Kessler Syndrome

The Kessler Syndrome: 10 Interesting and Disturbing Facts

Low Earth Orbit, an area of outer space around Earth that encloses all orbits below 2000 km, is the home of the International Space Station and of other thousands of satellites. It is also becoming a hazardous arena littered with mindless space junk and inoperable spacecraft orbiting at outrageous speeds.

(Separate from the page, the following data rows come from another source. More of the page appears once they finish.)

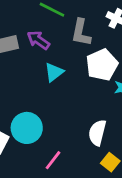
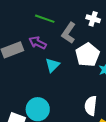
gray L-shape: (81, 33) -> (69, 33), turned 30

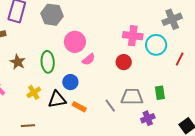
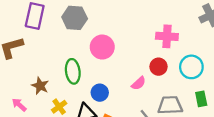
cyan circle: (156, 45) -> (191, 67), moved
pink semicircle: (89, 59) -> (139, 83), moved
brown star: (18, 62) -> (40, 86), moved

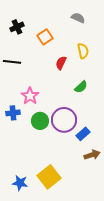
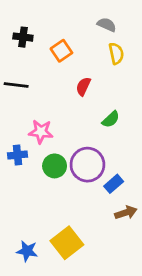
black cross: (17, 27) -> (23, 37), turned 32
yellow semicircle: (83, 51) -> (116, 53), moved
pink star: (30, 96) -> (41, 132), turned -30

It’s a reality quite like Alfonso Cuarón’s film Gravity, and it’s called The Kessler Syndrome. If it plays out like the most pessimistic scenario, prepare to spend a few years without cell phone reception, Internet, and a five-day weather forecast.

Kessler Syndrome

What is The Kessler Syndrome?

The Kessler Syndrome is a theory proposed by NASA scientist Donald J. Kessler in 1978, used to describe a self-sustaining cascading collision of space debris in LEO. It’s the idea that two colliding objects in space generate more debris that then collides with other objects, creating even more shrapnel and litter until the entirety of LEO is an impassable array of super swift stuff. At that point, any entering satellite would face unprecedented risks of headfirst bombardment.

– In the video below, a short documentary about the Kessler Syndrome.

How Did the Term Originate?

American astrophysicist Kessler published a paper in 1978 called the “Collision Frequency of Artificial Satellites:  The Creation of a Debris Belt” which predicted that, by 2000, the density of space debris in Earth’s orbit would be so great that random collisions would be inevitable, and that the outcome of these random collisions would be more debris, and subsequently more collisions.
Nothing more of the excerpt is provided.